While “Turn the Page” is quite an interesting detour, the band returns to form with “Vy” and “Find the Path.” Down tuned sludgy riffs guide “Vy” as lead guitarist O’Hara/Davies adds dark melodic touches on top of them. Walters belts out the words in very eerie fashion. The band cranks up the speed and intensity a few minutes in with a great chugging riff before returning to the original tempo of the song and letting it slowly proceed to its conclusion. The recipe is similar on “Find the Path” but with more of an upbeat guitar attack and Walters getting more of a feature role. His voice is suited well for the music, definitely raspy but with power behind it. The rhythm section plays a nice role on this one (and throughout the album) as they provide the groundwork during riff oriented sections while adding their own personal flavor during the more open ended jams. Acrimony is definitely guitar driven (most stoner rock bands are), but there is no doubt a cohesion exists among all five members in their execution.
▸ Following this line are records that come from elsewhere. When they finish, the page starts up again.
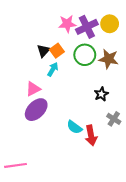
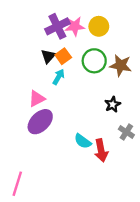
yellow circle: (110, 24) -> (99, 26), moved
purple cross: (87, 27) -> (57, 26), moved
pink line: (16, 165) -> (17, 184), turned -65

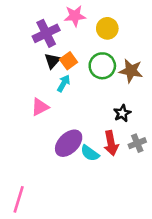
purple cross: (57, 26) -> (46, 33), moved
pink star: (75, 26) -> (75, 16), moved
purple ellipse: (40, 122) -> (69, 143), moved
gray cross: (126, 132) -> (137, 143), turned 35
red arrow: (101, 150) -> (111, 143), moved

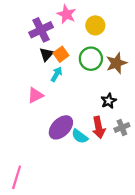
pink star: (75, 16) -> (66, 14), turned 30
brown star: (131, 71) -> (116, 63), turned -30

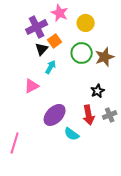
orange square: (61, 54) -> (55, 41), moved
cyan semicircle: (80, 136) -> (72, 134), moved
pink line: (17, 177) -> (15, 143), moved

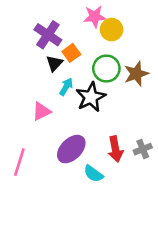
pink star: (60, 13) -> (95, 17), moved, turned -30
purple cross: (37, 27) -> (48, 35), turned -30
black star: (98, 91) -> (91, 97), moved, size x1.6
pink line: (15, 143) -> (19, 162), moved

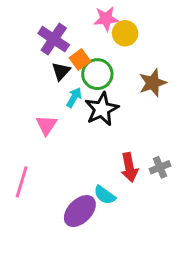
green circle: (106, 69) -> (97, 74), moved
pink triangle: (41, 111) -> (46, 125), turned -30
purple ellipse: (71, 149) -> (80, 211), moved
The pure rock power is not letting up at this point despite the watery intro to “The Bud Song.” The band alternates between spacey verses and heavy choruses before upping the tempo and launching into a full onslaught of a riff with a couple minutes to go. The riff has that perfect combination of crunch and tone while the accompanying wah wah solo wonderfully cuts over the top of it. Splendid.
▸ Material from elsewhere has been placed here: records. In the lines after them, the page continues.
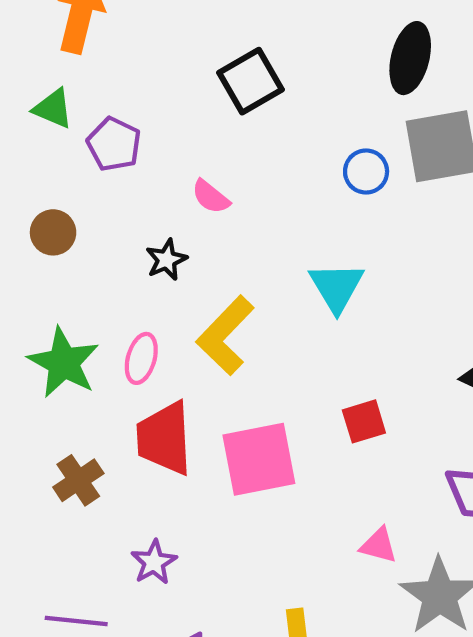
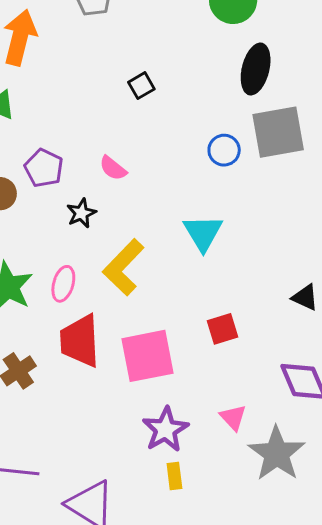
black square: (251, 81) -> (141, 86), size x0.6
purple pentagon: (114, 144) -> (44, 168), moved
pink triangle: (379, 545) -> (233, 417), turned 32
purple star: (154, 562) -> (165, 429), moved, size x1.4

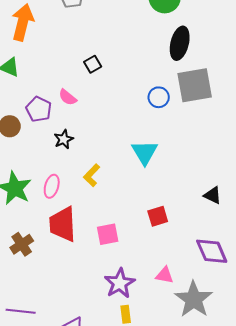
black square: (141, 86) -> (93, 64), moved
pink semicircle: (113, 168) -> (68, 97), moved
yellow L-shape: (123, 267) -> (92, 175), size x0.6
pink square: (147, 356) -> (108, 234), size x0.6
pink triangle: (233, 417) -> (165, 275), turned -36

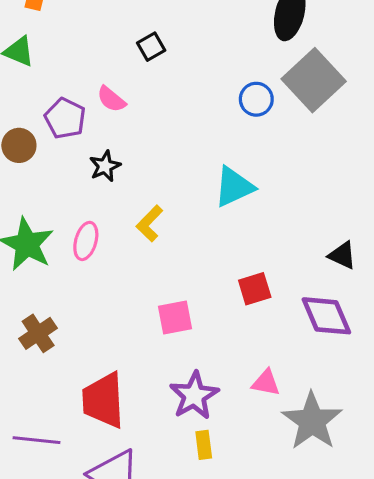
gray square: (195, 85) -> (314, 80), turned -33
cyan triangle: (145, 152) -> (234, 187), turned 36
red trapezoid: (63, 224) -> (103, 400), moved
purple diamond: (212, 251) -> (326, 316), moved

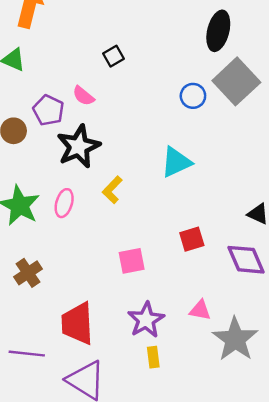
black star: (105, 166) -> (79, 146), size x1.8

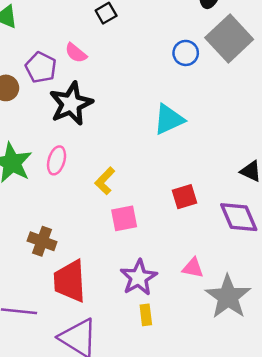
yellow L-shape: (112, 190) -> (105, 181), moved
brown cross: (28, 273) -> (42, 241), moved, turned -36

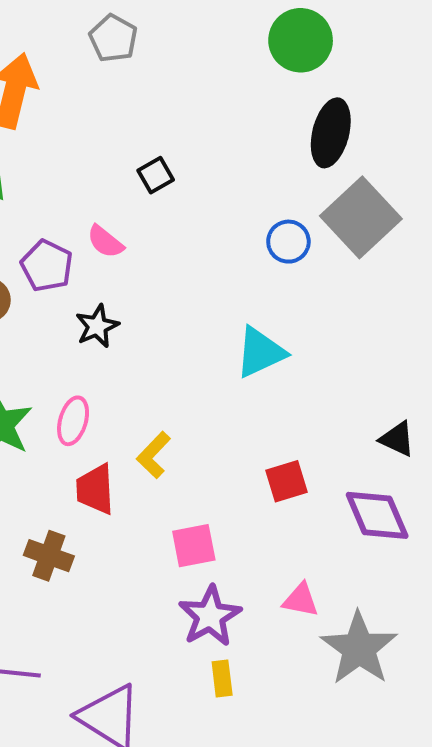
black star: (71, 104) -> (97, 326), size x0.6
pink square: (124, 218) -> (194, 546), moved
red trapezoid: (70, 281) -> (95, 489), moved, size x0.7

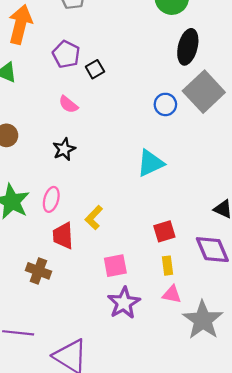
purple pentagon: (47, 266) -> (66, 54), moved
yellow rectangle: (222, 679) -> (168, 266), moved

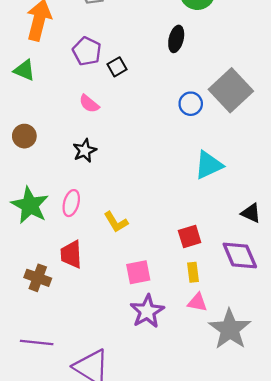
black ellipse: (188, 47) -> (176, 39), moved, size x0.7
cyan triangle: (150, 163) -> (209, 165), moved
yellow L-shape: (94, 218) -> (116, 222), turned -75
red trapezoid: (63, 236) -> (71, 254), moved
brown cross: (38, 271) -> (38, 278), moved

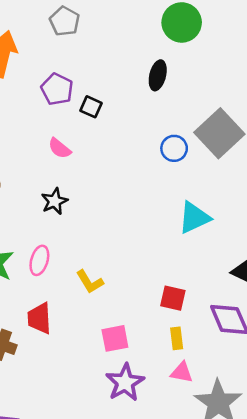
black square: (117, 67) -> (91, 107), turned -36
red square: (190, 237) -> (173, 298), turned 30

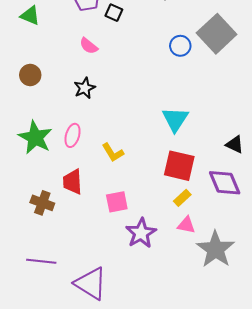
cyan triangle: (194, 218) -> (175, 119), moved, turned -32
red square: (173, 298) -> (179, 166), size x1.5
pink square: (115, 338) -> (117, 202), moved
yellow rectangle: (177, 338) -> (182, 198), turned 54

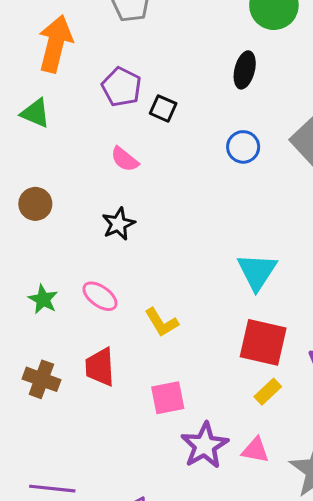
blue circle: (180, 46) -> (243, 147), moved
pink ellipse: (73, 135) -> (100, 296), turned -70
green star: (35, 137) -> (43, 299), size x0.6
brown cross: (42, 203) -> (41, 379), moved
pink triangle: (186, 225) -> (255, 450), moved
The album concludes with the massive trio “Motherslug (Mother of All Slugs),” “Heavy Feather,” and “Firedance.” All of these songs are over ten minutes long. You can expect a heavy diet of what has been seen so far, but extrapolated to the nth degree. The jams are longer, the number of sections increased, and the platform for guitar interplay even more extensive (check out the solo a little over four minutes in on “Heavy Feather”). The songs are definitely not as concise as the tracks leading up, but they are certainly no less fresh or evocative. “Heavy Feather” has a Sleep like intro before a mammoth riff is unfurled on the listener. It transitions to a more straightforward rock groove to set the stage for the previously mentioned guitar solo. “Firedance” distinguishes itself with its intro beat and fire crackling sounds before a smashing riff comes out of left field to set the stage. The song does not let up as the riffs continue to stack and the lead guitar elements catapult the song into the great unknown. In true stoner rock fashion, the album ends in highly distorted webs of feedback before only a whisper of what you’ve just heard remains.
Acrimony would not release another full length after Tumuli Shroomaroom, but this album cemented their legacy as stalwarts of their genre. Of all the stoner rock giants listed earlier, Acrimony found a way to interweave the assets of them all into a highly coherent rock package. From a compositional standpoint, that is highly impressive. Acrimony proves with this album that stoner rock’s potentially outlandish tendencies can be harnessed and delivered with skilled intent without compromising any of the genre’s unique qualities. Tumuli Shroomaroom is a highly metallic, highly gallant record. It’s awesome. From a stoner rock fan’s perspective, this album is simply bongtastic.